START Data for analysis

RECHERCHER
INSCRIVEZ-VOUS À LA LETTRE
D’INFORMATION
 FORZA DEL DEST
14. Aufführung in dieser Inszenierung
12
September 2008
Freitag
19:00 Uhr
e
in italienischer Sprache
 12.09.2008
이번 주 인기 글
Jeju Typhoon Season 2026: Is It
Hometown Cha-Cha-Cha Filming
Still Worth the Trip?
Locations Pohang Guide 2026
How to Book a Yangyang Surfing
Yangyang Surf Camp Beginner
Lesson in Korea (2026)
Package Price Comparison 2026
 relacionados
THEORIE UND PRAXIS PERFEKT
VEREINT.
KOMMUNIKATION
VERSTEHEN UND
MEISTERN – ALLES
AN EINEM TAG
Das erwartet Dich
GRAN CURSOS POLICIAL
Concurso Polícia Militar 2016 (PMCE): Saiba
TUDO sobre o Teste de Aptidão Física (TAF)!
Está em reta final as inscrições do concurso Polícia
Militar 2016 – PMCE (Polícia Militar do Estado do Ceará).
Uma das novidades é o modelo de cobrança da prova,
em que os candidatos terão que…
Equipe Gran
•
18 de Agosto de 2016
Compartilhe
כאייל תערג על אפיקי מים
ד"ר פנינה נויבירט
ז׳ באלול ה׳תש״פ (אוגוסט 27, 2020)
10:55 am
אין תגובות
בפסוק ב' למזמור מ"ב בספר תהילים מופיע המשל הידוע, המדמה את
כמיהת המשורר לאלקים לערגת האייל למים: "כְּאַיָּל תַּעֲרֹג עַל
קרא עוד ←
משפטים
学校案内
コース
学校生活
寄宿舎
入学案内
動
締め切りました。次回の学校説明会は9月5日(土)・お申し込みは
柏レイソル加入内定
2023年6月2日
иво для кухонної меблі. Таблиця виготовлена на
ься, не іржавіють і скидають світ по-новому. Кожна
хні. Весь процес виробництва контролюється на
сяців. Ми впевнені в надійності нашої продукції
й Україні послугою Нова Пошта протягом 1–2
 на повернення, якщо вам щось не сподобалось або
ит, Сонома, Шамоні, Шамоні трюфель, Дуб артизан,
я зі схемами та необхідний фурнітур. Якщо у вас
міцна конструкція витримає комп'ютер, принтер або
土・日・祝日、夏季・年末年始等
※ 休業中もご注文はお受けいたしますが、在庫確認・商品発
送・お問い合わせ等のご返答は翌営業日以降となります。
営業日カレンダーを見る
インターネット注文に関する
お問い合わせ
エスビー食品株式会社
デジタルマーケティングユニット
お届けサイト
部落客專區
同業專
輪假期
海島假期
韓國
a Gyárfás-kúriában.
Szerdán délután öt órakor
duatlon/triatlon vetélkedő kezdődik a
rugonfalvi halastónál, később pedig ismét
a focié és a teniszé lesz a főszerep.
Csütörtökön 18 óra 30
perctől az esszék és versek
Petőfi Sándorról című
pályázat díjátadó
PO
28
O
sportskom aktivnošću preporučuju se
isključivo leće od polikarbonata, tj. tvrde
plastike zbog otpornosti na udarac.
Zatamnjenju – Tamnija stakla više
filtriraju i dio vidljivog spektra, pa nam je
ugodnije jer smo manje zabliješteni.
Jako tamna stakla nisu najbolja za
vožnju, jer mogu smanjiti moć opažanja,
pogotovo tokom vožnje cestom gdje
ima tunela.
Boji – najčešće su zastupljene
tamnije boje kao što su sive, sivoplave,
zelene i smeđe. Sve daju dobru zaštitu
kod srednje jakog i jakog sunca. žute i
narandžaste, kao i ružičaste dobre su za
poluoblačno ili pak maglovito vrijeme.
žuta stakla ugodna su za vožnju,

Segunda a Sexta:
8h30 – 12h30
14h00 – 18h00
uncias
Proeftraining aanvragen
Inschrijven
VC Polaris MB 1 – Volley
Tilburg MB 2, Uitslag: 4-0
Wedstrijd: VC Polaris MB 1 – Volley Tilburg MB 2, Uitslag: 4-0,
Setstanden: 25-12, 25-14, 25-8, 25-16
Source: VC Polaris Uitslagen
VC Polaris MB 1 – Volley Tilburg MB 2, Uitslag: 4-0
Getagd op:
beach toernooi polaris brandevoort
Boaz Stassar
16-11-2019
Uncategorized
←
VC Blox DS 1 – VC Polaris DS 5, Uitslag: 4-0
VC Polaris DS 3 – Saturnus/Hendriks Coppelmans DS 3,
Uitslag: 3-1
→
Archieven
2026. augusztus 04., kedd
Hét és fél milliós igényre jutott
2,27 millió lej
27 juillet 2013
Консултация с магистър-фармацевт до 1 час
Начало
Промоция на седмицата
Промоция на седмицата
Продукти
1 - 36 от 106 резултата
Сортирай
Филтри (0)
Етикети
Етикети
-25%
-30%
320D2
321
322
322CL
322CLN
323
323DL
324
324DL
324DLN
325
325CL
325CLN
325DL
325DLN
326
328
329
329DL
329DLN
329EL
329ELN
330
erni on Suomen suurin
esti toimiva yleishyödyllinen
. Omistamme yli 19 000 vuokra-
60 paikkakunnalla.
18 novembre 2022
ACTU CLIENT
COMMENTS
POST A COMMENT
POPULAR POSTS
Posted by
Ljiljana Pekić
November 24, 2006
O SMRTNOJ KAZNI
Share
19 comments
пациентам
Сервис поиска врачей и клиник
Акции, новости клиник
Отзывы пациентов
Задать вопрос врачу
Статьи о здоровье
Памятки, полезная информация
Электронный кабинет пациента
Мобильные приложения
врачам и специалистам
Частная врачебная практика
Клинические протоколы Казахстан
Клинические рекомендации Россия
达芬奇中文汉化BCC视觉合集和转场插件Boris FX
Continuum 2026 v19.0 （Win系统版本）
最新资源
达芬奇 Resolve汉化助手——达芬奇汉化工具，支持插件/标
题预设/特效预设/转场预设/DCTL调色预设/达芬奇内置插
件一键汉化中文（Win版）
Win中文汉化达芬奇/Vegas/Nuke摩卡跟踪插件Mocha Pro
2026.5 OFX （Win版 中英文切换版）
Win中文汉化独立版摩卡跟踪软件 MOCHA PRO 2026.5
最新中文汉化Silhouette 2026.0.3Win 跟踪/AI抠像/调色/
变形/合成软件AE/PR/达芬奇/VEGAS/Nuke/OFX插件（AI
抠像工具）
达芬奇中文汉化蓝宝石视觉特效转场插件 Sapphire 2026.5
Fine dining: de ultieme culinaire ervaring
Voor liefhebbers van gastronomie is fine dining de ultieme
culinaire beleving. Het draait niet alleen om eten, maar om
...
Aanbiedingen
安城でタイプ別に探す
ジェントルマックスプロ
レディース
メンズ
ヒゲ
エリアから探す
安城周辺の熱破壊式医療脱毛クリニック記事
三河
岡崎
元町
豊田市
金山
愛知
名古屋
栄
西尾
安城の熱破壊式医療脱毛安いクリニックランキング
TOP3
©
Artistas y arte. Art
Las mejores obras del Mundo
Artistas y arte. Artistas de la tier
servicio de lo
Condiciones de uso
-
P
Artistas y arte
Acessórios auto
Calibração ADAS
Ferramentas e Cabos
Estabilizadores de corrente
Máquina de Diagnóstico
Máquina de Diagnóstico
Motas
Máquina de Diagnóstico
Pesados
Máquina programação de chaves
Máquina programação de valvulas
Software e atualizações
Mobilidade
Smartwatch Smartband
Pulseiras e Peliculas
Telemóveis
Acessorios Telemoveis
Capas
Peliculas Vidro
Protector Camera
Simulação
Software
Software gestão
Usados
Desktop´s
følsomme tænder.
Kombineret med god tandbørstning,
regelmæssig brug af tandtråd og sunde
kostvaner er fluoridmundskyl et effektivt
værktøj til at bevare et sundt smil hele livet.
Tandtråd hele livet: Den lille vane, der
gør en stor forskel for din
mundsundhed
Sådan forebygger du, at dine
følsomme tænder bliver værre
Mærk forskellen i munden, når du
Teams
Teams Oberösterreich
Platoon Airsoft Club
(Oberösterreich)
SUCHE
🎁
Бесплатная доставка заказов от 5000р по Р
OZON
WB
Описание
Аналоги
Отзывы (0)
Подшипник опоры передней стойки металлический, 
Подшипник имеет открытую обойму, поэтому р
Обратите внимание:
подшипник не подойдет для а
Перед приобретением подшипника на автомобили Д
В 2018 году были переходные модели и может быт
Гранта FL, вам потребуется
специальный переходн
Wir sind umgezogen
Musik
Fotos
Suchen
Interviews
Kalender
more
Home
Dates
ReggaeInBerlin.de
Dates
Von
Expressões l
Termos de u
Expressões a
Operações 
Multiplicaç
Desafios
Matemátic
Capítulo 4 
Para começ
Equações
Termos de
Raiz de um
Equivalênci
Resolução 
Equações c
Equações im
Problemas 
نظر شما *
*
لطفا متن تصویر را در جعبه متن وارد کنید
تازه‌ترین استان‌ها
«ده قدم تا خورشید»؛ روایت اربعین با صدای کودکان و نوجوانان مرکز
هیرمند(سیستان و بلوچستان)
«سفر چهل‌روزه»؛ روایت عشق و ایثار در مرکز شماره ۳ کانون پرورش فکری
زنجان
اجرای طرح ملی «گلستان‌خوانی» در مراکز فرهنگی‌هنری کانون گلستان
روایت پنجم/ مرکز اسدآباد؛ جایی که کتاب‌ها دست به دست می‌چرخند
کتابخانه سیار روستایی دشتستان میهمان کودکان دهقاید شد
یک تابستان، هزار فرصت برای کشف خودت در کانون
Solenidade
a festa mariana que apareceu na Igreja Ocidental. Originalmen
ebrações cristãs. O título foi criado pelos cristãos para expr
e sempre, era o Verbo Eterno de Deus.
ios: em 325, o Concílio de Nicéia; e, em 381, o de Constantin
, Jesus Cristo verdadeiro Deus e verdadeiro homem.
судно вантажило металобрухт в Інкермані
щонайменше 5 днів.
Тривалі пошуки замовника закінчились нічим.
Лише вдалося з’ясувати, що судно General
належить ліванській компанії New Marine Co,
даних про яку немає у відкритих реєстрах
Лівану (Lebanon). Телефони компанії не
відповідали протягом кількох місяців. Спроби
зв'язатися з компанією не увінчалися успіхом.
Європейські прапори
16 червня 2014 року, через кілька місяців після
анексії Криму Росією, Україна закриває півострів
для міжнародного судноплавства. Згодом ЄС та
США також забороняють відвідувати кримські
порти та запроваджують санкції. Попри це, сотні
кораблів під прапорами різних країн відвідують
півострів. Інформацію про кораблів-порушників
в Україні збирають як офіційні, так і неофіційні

END Data for analysis

■ **Exercise details**
From the data above, copy every line where "vožnju" appears.

■ **Solution to this exercise**
vožnju, jer mogu smanjiti moć opažanja,
žuta stakla ugodna su za vožnju,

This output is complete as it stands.